By Jessica Easthope
Students filing in to Bay Ridge Catholic Academy can’t enter their classrooms without a temperature check. Once they get to their classrooms, on all of their desks and the walls of every classroom is hand sanitizer.
The precautions the school is taking to make sure its in-person mode is safe and successful come with a price tag.
“The superficial cost of the pandemic for PPE ranges into the tens of thousands and the larger costs associated with the smaller class sizes that we’ve agreed to partner with the state on losses can total into the hundreds of thousands,” said Kevin Flanagan, the principal of the newly merged school.
Bay Ridge Catholic Academy is among the tens of thousands of Catholic and other non-public schools left out of the HEROES Act. The proposed legislation would allocate $182B of pandemic relief for kindergarten through twelfth grade public schools only.

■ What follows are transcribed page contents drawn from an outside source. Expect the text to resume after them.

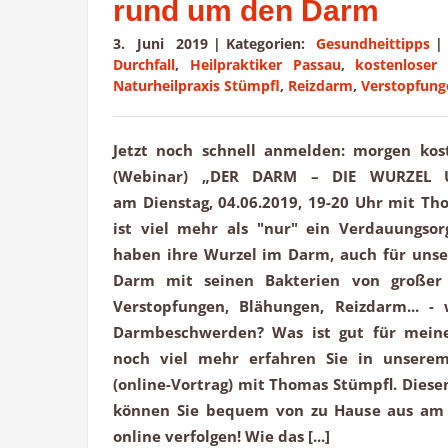
rund um den Darm
3. Juni 2019
|
Kategorien:
Gesundheittipps
|
Durchfall
,
Heilpraktiker Passau
,
kostenloser 
Naturheilpraxis Stümpfl
,
Reizdarm
,
Verstopfung
Jetzt noch schnell anmelden: morgen kost
(Webinar) „DER DARM – DIE WURZEL 
am Dienstag, 04.06.2019, 19-20 Uhr mit T
ist viel mehr als "nur" ein Verdauungsor
haben ihre Wurzel im Darm, auch für uns
Darm mit seinen Bakterien von großer 
Verstopfungen, Blähungen, Reizdarm... -
Darmbeschwerden? Was ist gut für mein
noch viel mehr erfahren Sie in unsere
(online-Vortrag) mit Thomas Stümpfl. Dies
können Sie bequem von zu Hause aus am
online verfolgen! Wie das [...]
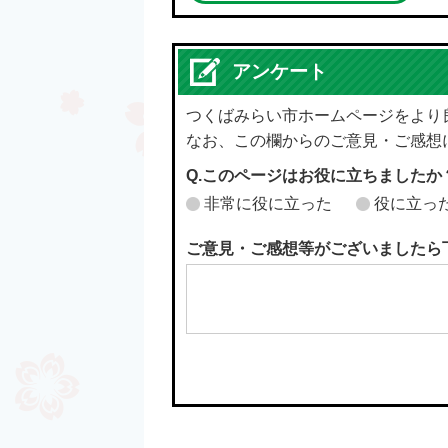
アンケート
つくばみらい市ホームページをより
なお、この欄からのご意見・ご感想
Q.このページはお役に立ちましたか
非常に役に立った
役に立っ
ご意見・ご感想等がございましたら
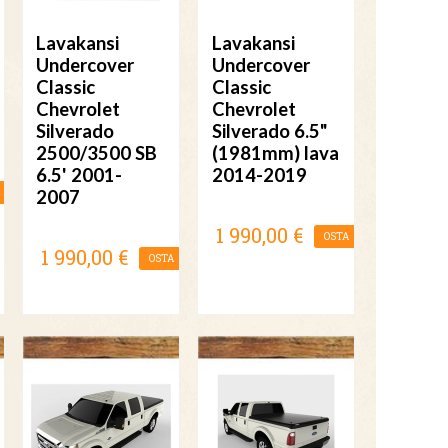
Lavakansi
Lavakansi
Undercover
Undercover
Classic
Classic
Chevrolet
Chevrolet
Silverado
Silverado 6.5"
2500/3500 SB
(1981mm) lava
6.5' 2001-
2014-2019
2007
1 990,00 €
OSTA
1 990,00 €
OSTA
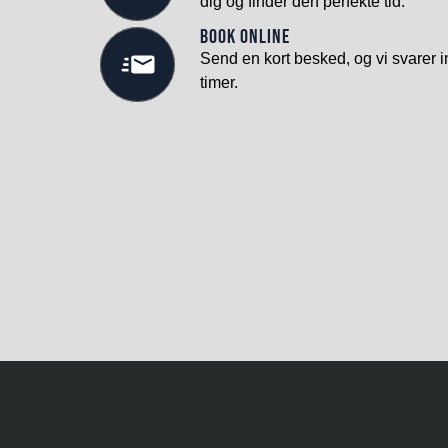
dig og finder den perfekte tid.
Book online
Send en kort besked, og vi svarer i
timer.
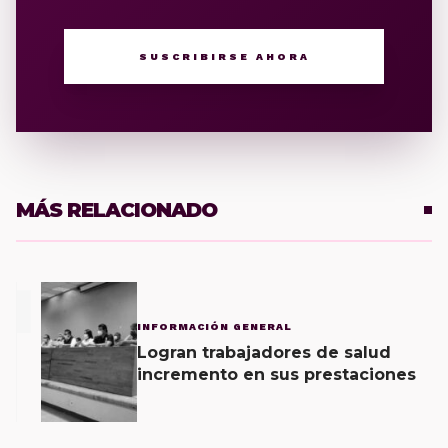
SUSCRIBIRSE AHORA
MÁS RELACIONADO
1
INFORMACIÓN GENERAL
Logran trabajadores de salud
incremento en sus prestaciones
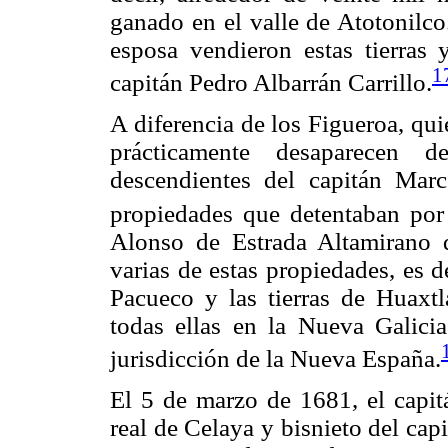
ganado en el valle de Atotonilco
esposa vendieron estas tierras
1
capitán Pedro Albarrán Carrillo.
A diferencia de los Figueroa, qu
prácticamente desaparecen 
descendientes del capitán Mar
propiedades que detentaban por
Alonso de Estrada Altamirano 
varias de estas propiedades, es 
Pacueco y las tierras de Huaxtl
todas ellas en la Nueva Galicia
jurisdicción de la Nueva España.
El 5 de marzo de 1681, el capit
real de Celaya y bisnieto del ca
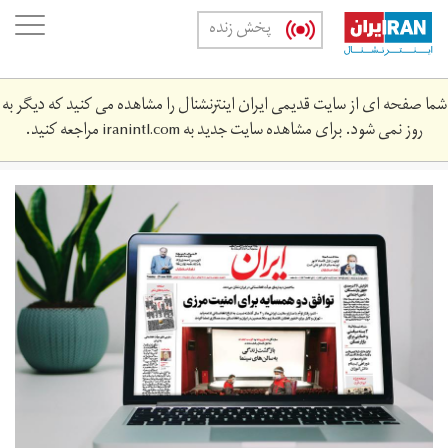
Skip
oggle
پخش زنده
to
ation
main
content
شما صفحه ای از سایت قدیمی ایران اینترنشنال را مشاهده می کنید که دیگر به
روز نمی شود. برای مشاهده سایت جدید به
iranintl.com
مراجعه کنید.
rozname_3_tir_1.jpg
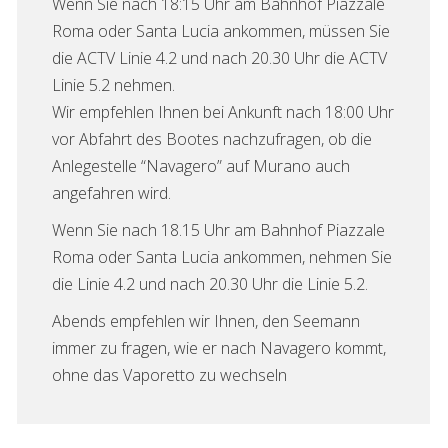
Wenn Sie nach 18:15 Uhr am Bahnhof Piazzale
Roma oder Santa Lucia ankommen, müssen Sie
die ACTV Linie 4.2 und nach 20.30 Uhr die ACTV
Linie 5.2 nehmen.
Wir empfehlen Ihnen bei Ankunft nach 18:00 Uhr
vor Abfahrt des Bootes nachzufragen, ob die
Anlegestelle “Navagero” auf Murano auch
angefahren wird.
Wenn Sie nach 18.15 Uhr am Bahnhof Piazzale
Roma oder Santa Lucia ankommen, nehmen Sie
die Linie 4.2 und nach 20.30 Uhr die Linie 5.2.
Abends empfehlen wir Ihnen, den Seemann
immer zu fragen, wie er nach Navagero kommt,
ohne das Vaporetto zu wechseln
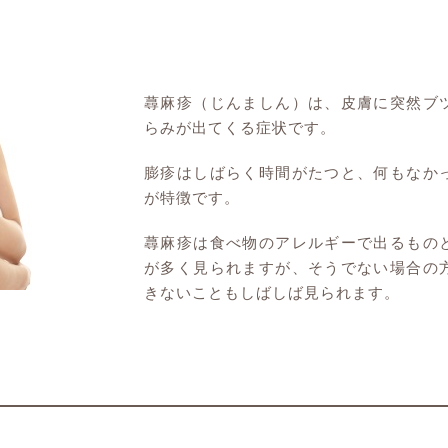
蕁麻疹（じんましん）は、皮膚に突然ブ
らみが出てくる症状です。
膨疹はしばらく時間がたつと、何もなか
が特徴です。
蕁麻疹は食べ物のアレルギーで出るもの
が多く見られますが、そうでない場合の
きないこともしばしば見られます。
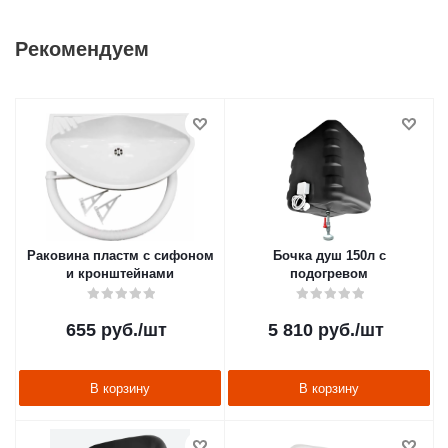
Рекомендуем
Раковина пластм с сифоном
Бочка душ 150л с
и кронштейнами
подогревом
655
руб.
/шт
5 810
руб.
/шт
В корзину
В корзину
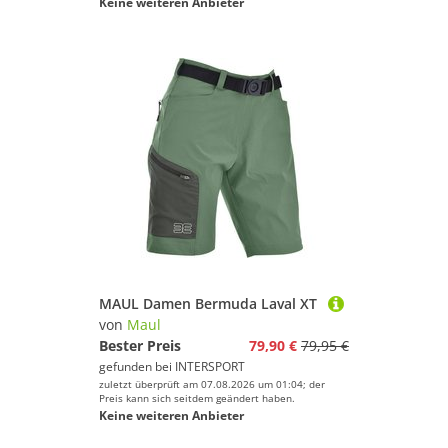
Keine weiteren Anbieter
MAUL Damen Bermuda Laval XT
von
Maul
Bester Preis
79,90 €
79,95 €
gefunden bei
INTERSPORT
zuletzt überprüft am 07.08.2026 um 01:04; der
Preis kann sich seitdem geändert haben.
Keine weiteren Anbieter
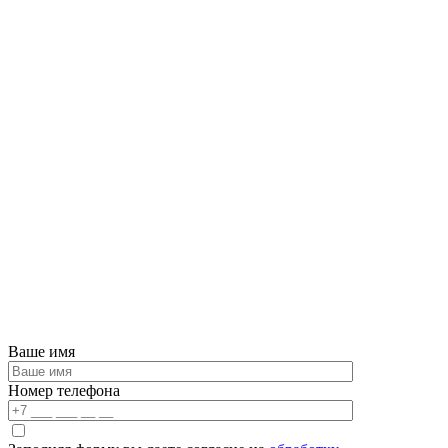
Ваше имя
Номер телефона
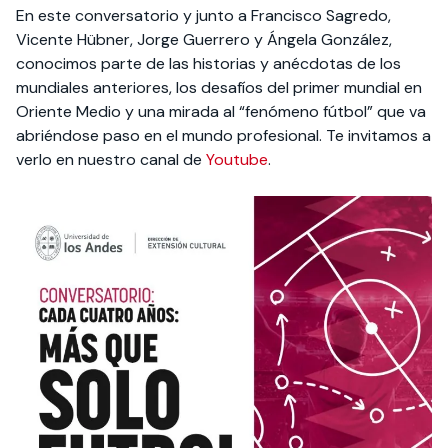
Actividades y
Programas de
interesar:
2025
vinculación con la
En este conversatorio y junto a Francisco Sagredo,
cursos
intercambio
sociedad
Vicente Hübner, Jorge Guerrero y Ángela González,
Especialidades y
Servicios y apoyos
conocimos parte de las historias y anécdotas de los
Extensión Cultural
estadías
mundiales anteriores, los desafíos del primer mundial en
Oriente Medio y una mirada al “fenómeno fútbol” que va
Te puede
Explora el campus
Noticias
Te puede interesar:
Filantropía y Donaciones
abriéndose paso en el mundo profesional. Te invitamos a
Te puede
International
Facultades
interesar:
Uandes
estudiantiles
verlo en nuestro canal de
Youtube
.
interesar:
students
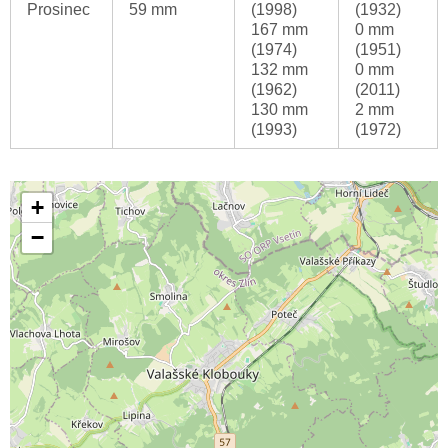
Prosinec
59 mm
(1998)
(1932)
167 mm
0 mm
(1974)
(1951)
132 mm
0 mm
(1962)
(2011)
130 mm
2 mm
(1993)
(1972)
+
−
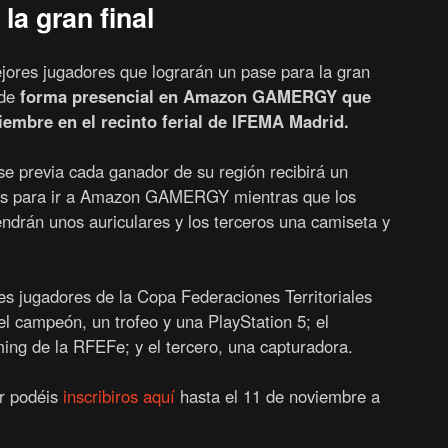
a gran final
ejores jugadores que lograrán un pase para la gran
de
forma presencial en Amazon GAMERGY que
ciembre en el recinto ferial de IFEMA Madrid.
se previa cada ganador de su región recibirá un
dos para ir a Amazon GAMERGY mientras que los
drán unos auriculares y los terceros una camiseta y
ores jugadores de la Copa Federaciones Territoriales
 el campeón, un trofeo y una PlayStation 5; el
ming de la RFEFe; y el tercero, una capturadora.
ar podéis
inscribiros aquí
hasta el 11 de noviembre a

“The fact that we were not included is terribly disrespectful to all the schools that are open for live instruction every day, we proved that instruction can occur daily, safely,” Flanagan said.
This is the latest blow to American Catholic education. 150 Catholic schools closed for good this year — 26 were in New York City.
“This has been for a devastating time for Catholic schools they have spent millions of dollars to reopen and they’ve had no outbreaks – why because they’ve spent the money on disinfecting and social distancing and rearranging things,” said Dennis Poust, the Director of Communications for the New York State Catholic Conference.
Earlier this month Bishop Michael Barber, who leads the United States Conference of Catholic Bishops’ Committee on Catholic Education, released a statement about the HEROES Act.
“It is unconscionable that this latest aid proposal would exclude these American children and the schools they attend from emergency aid that would ease the financial burdens they have borne as a result of the pandemic,” Bishop Barber said.
“So many of our parents who send their kids to our schools, they’re blue collar parents and they’re first responders and yet the House Democrats are turning their backs on them and it’s really such a shame,” said Poust.
Bay Ridge Catholic Academy parents say the current proposal for the HEROES Act is unfair.
“There needs to be equity. Our Catholic schools are doing a great job at keeping us open and educating our children while the public schools are going hybrid or remote and they’re getting the funding,” said Michelle Gellar, a parent with two children in the school.
“It’s important that the schools are open and the kids are in school, and to do that we need funding and any funding we can get would be a great help,” said John Cafiero, another parent.
Negotiations over the HEROES Act are ongoing. The United States Conference of Catholic Bishops has requested ten percent of what’s being afforded to public schools be given to non-public schools.